Seriously? We are arguing about sharing bathrooms again? Didn’t we get that out of our collective political systems in the five years it took to kill the Equal Rights Amendment?
On March 22, 1972, Congress sent the simply worded, proposed 27th amendment to the states for approval. Congress gave the states seven years to ratify the amendment and required 38 states to say yes. It failed, falling three short and when in 1977, Indiana became the 35th and last state to ratify the Equal Rights Amendment.
And what riled the opposition most? Why, bathrooms. Ratify the ERA, went the argument, and we’ll all be sharing bathrooms because we’ll have to eliminate gender-based, separate bathrooms and one can just imagine how distressing it would be to find a girl in the next stall. Why, poor thing, she’d be traumatized. Never mind that bathrooms on airplanes, buses, trains and in countless restaurants, gas stations and retail businesses were already “one size fits all.”
Opponents wielded the shared bathroom argument effectively and killed the Equal Rights Amendment.
I lived through that hyperventilating mess and didn’t understand it then. Though, to be fair, I prefer separate bathrooms because I don’t trust boys and men to put down the toilet seats in a public restroom anymore than they’ll do it at home.
Now here we are almost 40 years later and we’re back to bathrooms. This time it’s North Carolina and Mississippi requiring us to use the bathroom God designated for us when he handed out the parts. If your birth certificate says “girl,” you’d best be looking for the sign with the anthropomorphic skirt. I don’t know about you, but I’m not going to start carrying around a copy of my birth certificate and I sure as heck will waltz into the men’s room when the line for the women’s room stretches around the block.
Stop. Deep breath. I was about half way through the looking glass, getting sucked into the bathroom argument. It’s not the scary part No, the really frightening sections of those laws allow the states to overturn local anti-discrimination laws. Charlotte’s anti-discrimination laws, which extended sexual orientation protection, have been superseded by North Carolina’s HB2.
“North Carolina’s new law,” writes the Charlotte Observer, “sets a statewide definition of classes of people who are protected against discrimination: race, religion, color, national origin, age, handicap or biological sex as designated on a person’s birth certificate. Sexual orientation – people who are gay – was never explicitly protected under state law and is not now, despite recent court decisions that legalized same-sex marriage. … The law limits how people pursue claims of discrimination because of race, religion, color, national origin, biological sex or handicap in state courts. The law also means a city or county cannot set a minimum wage standard for private employers.”
Despite Gov. Pat McCrory’s executive order on Tuesday trying to smooth things over, very little will change in North Carolina.
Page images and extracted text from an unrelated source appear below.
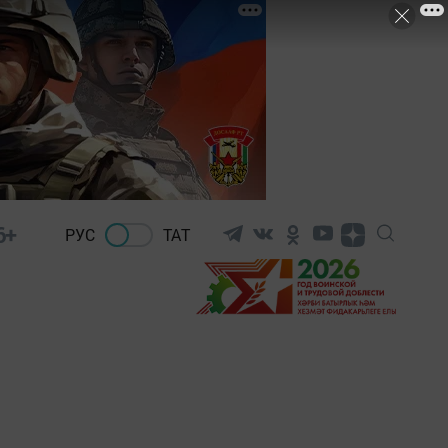
6+
РУС
ТАТ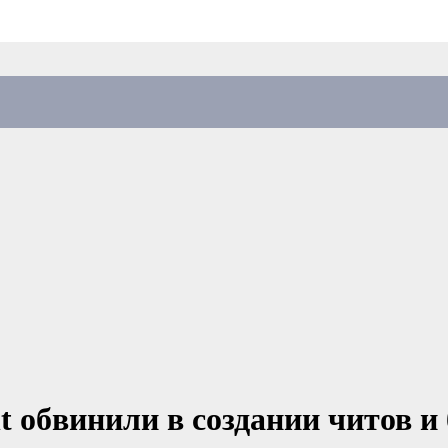
t обвинили в создании читов и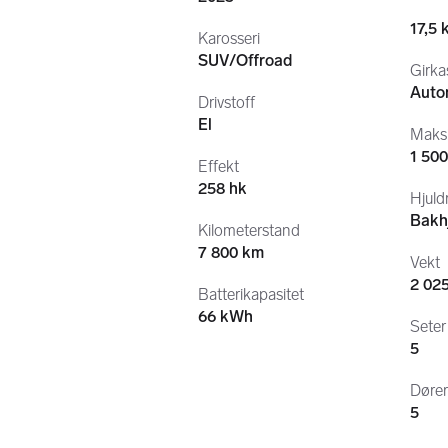
17,5
Karosseri
SUV/Offroad
Girka
Auto
Drivstoff
El
Maksi
1 500
Effekt
258 hk
Hjuldr
Bakhj
Kilometerstand
7 800 km
Vekt
2 02
Batterikapasitet
66 kWh
Seter
5
Døre
5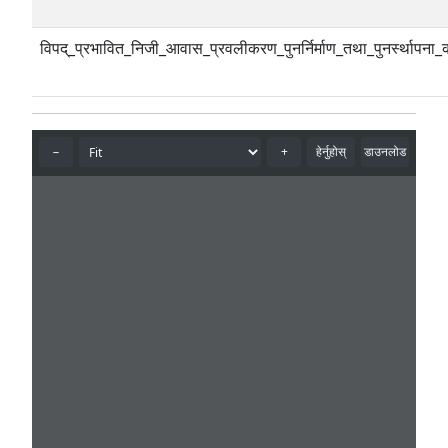
विपद्_प्रभावित_निजी_आवास_प्रवलीकरण_पुनर्निर्माण_तथा_पुनर्स्थापना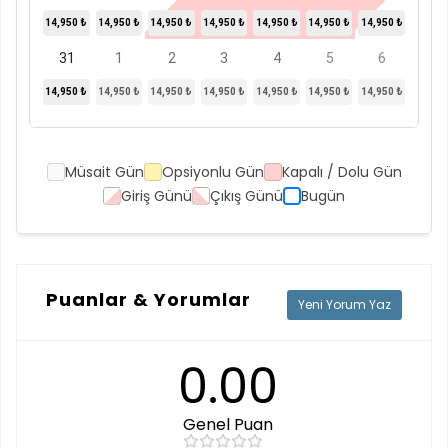
14,950 ₺
14,950 ₺
14,950 ₺
14,950 ₺
14,950 ₺
14,950 ₺
14,950 ₺
31
1
2
3
4
5
6
14,950 ₺
14,950 ₺
14,950 ₺
14,950 ₺
14,950 ₺
14,950 ₺
14,950 ₺
Müsait Gün
Opsiyonlu Gün
Kapalı / Dolu Gün
Giriş Günü
Çıkış Günü
Bugün
Puanlar & Yorumlar
Yeni Yorum Yaz
0.00
Genel Puan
So why should Floridians care? Because the Sunshine State’s current governor and legislature are infatuated with taking legislative power away from cities, town and counties. We are one bad idea away from Florida legislation that would overturn local governments’ abilities to set their own anti-discrimination laws.
Florida outlaws employment discrimination based on these criteria:
- National origin;
- Disability or handicap;
- Marital status (single, married, divorced, widowed, etc.);
- AIDS/HIV; or
- Sickle cell trait.
Florida does not have laws against discrimination for sexual orientation or gender assignment, so more than half of the state’s local municipalities have adopted their own policies. Key West and Monroe County are two of them. Equality Florida continues to push for statewide legislation, while using the local legislation option until discrimination against LGBT people is illegal at the state level.